--- EXERCISE DESCRIPTION ---
Every line between the top of the data below and the line with "Zaur Ustac – Sevgi şeirləri", both ends included, must be retyped exactly.

--- DATA RECORDS ---

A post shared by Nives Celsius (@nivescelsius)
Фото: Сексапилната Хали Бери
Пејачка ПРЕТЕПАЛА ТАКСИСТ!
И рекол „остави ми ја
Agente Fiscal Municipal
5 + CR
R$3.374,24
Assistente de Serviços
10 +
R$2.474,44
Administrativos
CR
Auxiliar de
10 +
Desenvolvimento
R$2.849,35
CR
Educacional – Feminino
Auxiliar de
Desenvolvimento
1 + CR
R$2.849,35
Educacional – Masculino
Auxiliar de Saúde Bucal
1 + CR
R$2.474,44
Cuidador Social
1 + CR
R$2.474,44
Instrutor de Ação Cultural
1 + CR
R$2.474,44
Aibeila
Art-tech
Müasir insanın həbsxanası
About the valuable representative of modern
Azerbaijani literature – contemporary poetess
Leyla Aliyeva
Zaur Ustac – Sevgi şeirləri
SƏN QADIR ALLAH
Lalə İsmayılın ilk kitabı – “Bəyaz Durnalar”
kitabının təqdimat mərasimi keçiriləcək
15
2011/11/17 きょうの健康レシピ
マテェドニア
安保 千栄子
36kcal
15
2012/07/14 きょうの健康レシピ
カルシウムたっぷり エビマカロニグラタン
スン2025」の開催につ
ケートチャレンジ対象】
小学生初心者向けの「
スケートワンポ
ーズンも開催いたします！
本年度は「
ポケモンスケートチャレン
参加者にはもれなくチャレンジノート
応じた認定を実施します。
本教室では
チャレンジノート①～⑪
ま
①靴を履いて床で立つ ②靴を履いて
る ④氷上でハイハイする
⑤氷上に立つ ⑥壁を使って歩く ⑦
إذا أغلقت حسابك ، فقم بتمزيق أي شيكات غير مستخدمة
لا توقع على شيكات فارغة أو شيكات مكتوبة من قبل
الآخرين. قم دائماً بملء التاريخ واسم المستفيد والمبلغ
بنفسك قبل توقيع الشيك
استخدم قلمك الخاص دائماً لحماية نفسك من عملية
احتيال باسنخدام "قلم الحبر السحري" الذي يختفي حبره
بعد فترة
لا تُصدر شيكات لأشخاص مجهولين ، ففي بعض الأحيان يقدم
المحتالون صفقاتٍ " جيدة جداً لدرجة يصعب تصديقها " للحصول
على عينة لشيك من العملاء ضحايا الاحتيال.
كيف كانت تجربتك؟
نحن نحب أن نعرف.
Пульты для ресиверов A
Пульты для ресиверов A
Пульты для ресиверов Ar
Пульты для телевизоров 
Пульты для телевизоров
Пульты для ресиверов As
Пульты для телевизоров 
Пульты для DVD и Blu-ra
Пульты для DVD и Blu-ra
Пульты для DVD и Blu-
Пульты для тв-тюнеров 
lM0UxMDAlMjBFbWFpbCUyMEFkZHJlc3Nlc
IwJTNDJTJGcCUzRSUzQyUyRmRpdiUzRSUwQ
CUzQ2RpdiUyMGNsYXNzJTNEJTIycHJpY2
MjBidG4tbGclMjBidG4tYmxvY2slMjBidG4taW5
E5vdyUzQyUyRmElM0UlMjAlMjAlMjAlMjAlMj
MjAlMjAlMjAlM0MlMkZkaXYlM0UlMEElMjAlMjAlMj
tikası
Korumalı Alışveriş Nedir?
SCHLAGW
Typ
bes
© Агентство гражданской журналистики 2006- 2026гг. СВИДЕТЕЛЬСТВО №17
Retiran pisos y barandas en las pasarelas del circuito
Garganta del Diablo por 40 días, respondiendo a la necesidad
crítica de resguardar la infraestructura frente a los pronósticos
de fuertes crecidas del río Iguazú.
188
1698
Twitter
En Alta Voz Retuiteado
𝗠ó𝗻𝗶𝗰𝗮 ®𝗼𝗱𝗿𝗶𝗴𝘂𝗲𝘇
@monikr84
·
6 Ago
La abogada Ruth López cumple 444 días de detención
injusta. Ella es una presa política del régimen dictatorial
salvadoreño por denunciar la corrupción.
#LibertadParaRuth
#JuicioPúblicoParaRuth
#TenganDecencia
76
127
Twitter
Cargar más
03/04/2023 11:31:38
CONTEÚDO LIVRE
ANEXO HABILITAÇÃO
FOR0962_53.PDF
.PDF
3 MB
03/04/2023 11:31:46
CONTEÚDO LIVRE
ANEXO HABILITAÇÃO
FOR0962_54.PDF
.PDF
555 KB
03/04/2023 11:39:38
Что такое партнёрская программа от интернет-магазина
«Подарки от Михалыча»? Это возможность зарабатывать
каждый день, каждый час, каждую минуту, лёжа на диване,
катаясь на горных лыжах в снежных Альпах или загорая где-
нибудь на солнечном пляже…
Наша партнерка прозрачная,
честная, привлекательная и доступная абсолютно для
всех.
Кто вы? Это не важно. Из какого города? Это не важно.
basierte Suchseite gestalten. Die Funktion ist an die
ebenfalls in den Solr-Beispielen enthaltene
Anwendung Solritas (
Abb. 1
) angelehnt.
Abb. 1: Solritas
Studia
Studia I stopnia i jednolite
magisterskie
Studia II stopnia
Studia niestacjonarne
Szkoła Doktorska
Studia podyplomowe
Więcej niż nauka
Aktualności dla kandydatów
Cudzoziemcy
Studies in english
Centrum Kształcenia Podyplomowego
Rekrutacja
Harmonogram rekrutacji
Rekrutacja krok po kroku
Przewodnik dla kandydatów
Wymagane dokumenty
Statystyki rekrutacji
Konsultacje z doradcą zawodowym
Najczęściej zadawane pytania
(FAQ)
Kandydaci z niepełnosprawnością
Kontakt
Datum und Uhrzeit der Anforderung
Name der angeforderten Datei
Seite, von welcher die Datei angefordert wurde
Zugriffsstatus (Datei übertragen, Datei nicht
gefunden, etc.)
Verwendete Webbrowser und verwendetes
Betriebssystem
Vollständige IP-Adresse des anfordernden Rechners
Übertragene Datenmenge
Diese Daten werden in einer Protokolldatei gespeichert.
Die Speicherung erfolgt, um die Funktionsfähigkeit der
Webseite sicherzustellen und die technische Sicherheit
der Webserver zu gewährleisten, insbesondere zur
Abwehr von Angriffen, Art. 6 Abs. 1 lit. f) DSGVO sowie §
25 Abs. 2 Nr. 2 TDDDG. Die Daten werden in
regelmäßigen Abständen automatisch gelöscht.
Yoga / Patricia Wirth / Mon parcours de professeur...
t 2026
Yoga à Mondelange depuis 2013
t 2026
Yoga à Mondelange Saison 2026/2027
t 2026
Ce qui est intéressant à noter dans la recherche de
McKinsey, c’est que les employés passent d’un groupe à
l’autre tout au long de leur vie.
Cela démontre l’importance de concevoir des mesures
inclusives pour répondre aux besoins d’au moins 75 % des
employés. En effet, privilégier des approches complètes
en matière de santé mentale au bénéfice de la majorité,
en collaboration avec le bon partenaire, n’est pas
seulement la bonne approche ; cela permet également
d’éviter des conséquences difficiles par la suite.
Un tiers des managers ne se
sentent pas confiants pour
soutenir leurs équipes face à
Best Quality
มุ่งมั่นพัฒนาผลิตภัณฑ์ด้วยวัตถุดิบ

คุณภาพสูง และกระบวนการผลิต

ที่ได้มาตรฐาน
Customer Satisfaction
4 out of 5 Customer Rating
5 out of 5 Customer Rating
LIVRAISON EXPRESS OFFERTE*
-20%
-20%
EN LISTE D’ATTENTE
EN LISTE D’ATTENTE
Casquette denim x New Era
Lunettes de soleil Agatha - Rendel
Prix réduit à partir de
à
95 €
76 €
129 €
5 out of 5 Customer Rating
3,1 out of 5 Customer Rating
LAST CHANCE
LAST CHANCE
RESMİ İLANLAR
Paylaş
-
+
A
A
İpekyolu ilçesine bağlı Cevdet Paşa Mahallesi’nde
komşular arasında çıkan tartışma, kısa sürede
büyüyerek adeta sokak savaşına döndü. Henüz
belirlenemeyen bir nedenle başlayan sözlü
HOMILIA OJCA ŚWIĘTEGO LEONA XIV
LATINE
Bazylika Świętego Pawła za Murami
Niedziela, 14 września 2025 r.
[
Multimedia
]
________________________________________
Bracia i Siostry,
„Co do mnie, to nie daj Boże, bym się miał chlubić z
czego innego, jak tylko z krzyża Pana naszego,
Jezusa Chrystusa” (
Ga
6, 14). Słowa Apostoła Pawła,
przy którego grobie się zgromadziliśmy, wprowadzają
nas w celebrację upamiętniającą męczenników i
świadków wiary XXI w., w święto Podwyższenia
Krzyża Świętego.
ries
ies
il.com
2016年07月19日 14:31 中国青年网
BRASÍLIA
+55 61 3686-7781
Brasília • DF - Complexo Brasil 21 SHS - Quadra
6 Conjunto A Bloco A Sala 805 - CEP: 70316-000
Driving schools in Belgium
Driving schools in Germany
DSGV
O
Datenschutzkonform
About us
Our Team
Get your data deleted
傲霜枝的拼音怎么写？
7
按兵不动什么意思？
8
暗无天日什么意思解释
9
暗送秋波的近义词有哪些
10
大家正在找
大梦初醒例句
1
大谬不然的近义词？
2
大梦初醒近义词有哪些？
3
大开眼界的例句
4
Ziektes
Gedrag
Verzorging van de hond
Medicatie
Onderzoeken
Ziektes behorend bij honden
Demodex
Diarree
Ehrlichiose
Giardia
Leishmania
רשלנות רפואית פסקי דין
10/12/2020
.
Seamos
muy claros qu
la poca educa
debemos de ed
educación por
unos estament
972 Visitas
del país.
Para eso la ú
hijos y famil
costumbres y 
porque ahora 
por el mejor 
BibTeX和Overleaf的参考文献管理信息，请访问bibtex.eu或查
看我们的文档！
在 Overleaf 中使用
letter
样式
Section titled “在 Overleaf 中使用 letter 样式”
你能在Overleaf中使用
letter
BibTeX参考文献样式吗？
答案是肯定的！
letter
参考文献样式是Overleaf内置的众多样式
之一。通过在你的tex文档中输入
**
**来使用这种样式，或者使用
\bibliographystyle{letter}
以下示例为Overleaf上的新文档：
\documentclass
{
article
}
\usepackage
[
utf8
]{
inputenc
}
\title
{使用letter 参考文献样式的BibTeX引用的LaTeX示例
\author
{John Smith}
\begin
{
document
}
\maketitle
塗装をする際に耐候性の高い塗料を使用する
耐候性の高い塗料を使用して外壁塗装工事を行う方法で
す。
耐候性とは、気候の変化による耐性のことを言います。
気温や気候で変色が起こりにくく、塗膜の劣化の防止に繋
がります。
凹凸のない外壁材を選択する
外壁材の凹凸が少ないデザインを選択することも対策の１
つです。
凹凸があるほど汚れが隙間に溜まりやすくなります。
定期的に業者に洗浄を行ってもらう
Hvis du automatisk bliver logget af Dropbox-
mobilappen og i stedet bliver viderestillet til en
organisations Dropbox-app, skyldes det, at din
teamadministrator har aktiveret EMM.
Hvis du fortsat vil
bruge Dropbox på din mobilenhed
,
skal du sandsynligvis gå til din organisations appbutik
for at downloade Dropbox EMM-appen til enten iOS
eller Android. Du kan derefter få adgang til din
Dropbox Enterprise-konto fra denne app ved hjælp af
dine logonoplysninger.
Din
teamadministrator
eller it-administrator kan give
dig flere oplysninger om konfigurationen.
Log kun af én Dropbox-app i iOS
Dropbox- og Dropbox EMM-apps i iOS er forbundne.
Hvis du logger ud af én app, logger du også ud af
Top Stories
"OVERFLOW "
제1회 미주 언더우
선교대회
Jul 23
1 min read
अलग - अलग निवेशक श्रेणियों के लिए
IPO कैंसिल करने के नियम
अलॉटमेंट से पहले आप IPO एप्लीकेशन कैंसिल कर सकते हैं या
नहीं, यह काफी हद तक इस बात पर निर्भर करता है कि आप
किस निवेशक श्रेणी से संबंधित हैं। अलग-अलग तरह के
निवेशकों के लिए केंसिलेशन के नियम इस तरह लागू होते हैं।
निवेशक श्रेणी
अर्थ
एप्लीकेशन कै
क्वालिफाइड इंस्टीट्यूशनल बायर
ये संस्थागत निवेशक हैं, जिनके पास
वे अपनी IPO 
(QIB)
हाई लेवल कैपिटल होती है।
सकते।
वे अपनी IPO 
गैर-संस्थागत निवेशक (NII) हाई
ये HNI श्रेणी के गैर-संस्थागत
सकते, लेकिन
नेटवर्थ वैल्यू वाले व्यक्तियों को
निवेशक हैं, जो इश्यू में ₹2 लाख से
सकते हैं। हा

--- RESULT FOR THIS EXERCISE ---
A post shared by Nives Celsius (@nivescelsius)
Фото: Сексапилната Хали Бери
Пејачка ПРЕТЕПАЛА ТАКСИСТ!
И рекол „остави ми ја
Agente Fiscal Municipal
5 + CR
R$3.374,24
Assistente de Serviços
10 +
R$2.474,44
Administrativos
CR
Auxiliar de
10 +
Desenvolvimento
R$2.849,35
CR
Educacional – Feminino
Auxiliar de
Desenvolvimento
1 + CR
R$2.849,35
Educacional – Masculino
Auxiliar de Saúde Bucal
1 + CR
R$2.474,44
Cuidador Social
1 + CR
R$2.474,44
Instrutor de Ação Cultural
1 + CR
R$2.474,44
Aibeila
Art-tech
Müasir insanın həbsxanası
About the valuable representative of modern
Azerbaijani literature – contemporary poetess
Leyla Aliyeva
Zaur Ustac – Sevgi şeirləri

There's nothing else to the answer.